[Items from a data source]
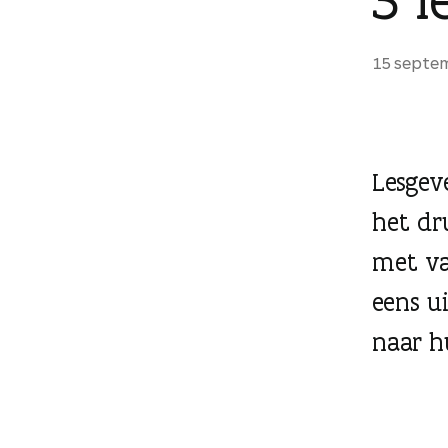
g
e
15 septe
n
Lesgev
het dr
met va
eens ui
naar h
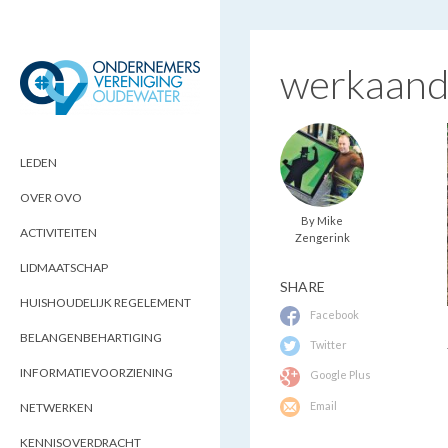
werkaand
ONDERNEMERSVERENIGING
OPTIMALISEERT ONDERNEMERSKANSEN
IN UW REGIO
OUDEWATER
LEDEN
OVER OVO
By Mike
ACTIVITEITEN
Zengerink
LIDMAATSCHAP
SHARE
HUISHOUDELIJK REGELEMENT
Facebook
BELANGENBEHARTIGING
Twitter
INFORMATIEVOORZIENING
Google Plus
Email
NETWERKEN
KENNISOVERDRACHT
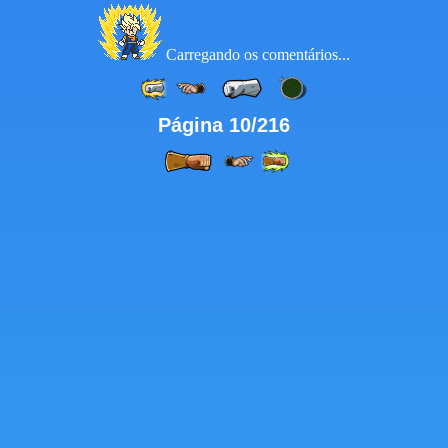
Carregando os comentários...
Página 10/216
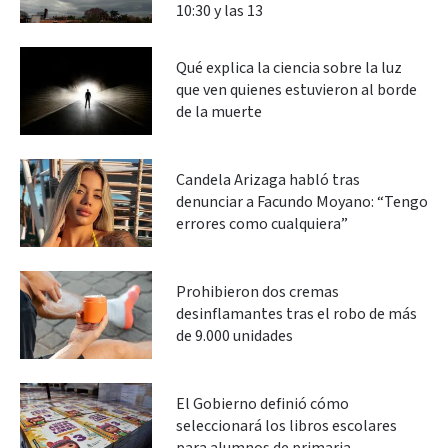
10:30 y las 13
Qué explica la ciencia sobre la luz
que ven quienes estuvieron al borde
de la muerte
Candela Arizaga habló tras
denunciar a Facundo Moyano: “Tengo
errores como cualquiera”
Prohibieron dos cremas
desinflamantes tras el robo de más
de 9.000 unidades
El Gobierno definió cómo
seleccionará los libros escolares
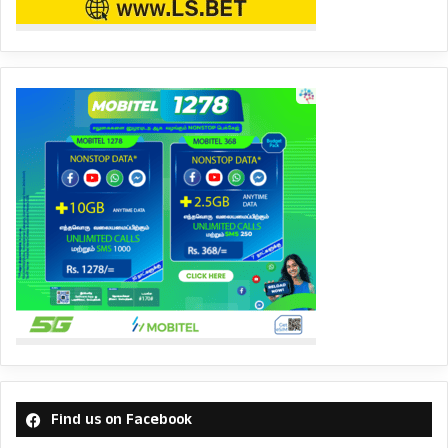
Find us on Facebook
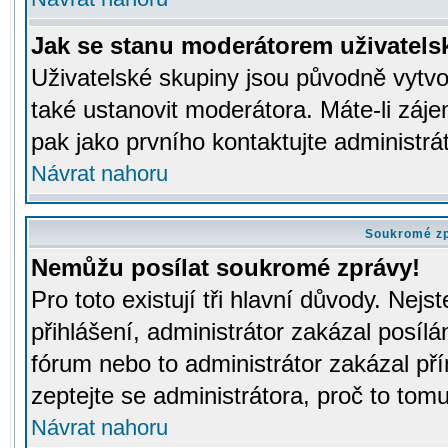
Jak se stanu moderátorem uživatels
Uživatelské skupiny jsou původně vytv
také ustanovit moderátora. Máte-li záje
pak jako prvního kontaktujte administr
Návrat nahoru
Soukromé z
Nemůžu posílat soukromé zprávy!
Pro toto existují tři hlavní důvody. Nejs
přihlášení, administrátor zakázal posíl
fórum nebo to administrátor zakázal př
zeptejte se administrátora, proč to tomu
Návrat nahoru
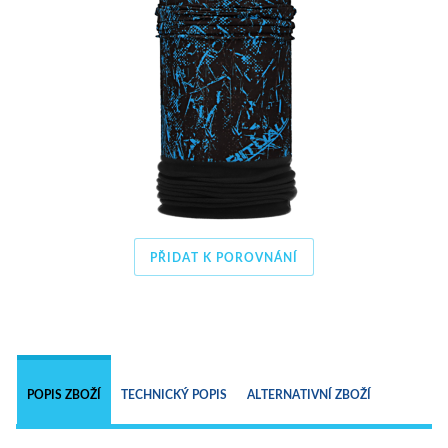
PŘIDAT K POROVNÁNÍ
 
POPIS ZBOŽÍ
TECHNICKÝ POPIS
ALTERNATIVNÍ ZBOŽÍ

* **Task instructions**
In the records above, transcribe exactly the lines from the one containing "INFORMATIEVOORZIENING" through the last line, both included, and skip the pictures.

* **Reply to the exercise**
INFORMATIEVOORZIENING
Google Plus
Email
NETWERKEN
KENNISOVERDRACHT
Carregando os comentários...
Página 10/216
10:30 y las 13
Qué explica la ciencia sobre la luz
que ven quienes estuvieron al borde
de la muerte
Candela Arizaga habló tras
denunciar a Facundo Moyano: “Tengo
errores como cualquiera”
Prohibieron dos cremas
desinflamantes tras el robo de más
de 9.000 unidades
El Gobierno definió cómo
seleccionará los libros escolares
Find us on Facebook
Jak se stanu moderátorem uživatels
Uživatelské skupiny jsou původně vytv
také ustanovit moderátora. Máte-li záje
pak jako prvního kontaktujte administr
Návrat nahoru
Soukromé z
Nemůžu posílat soukromé zprávy!
Pro toto existují tři hlavní důvody. Nejs
přihlášení, administrátor zakázal posíl
fórum nebo to administrátor zakázal př
zeptejte se administrátora, proč to tomu
Návrat nahoru
PŘIDAT K POROVNÁNÍ
 
POPIS ZBOŽÍ
TECHNICKÝ POPIS
ALTERNATIVNÍ ZBOŽÍ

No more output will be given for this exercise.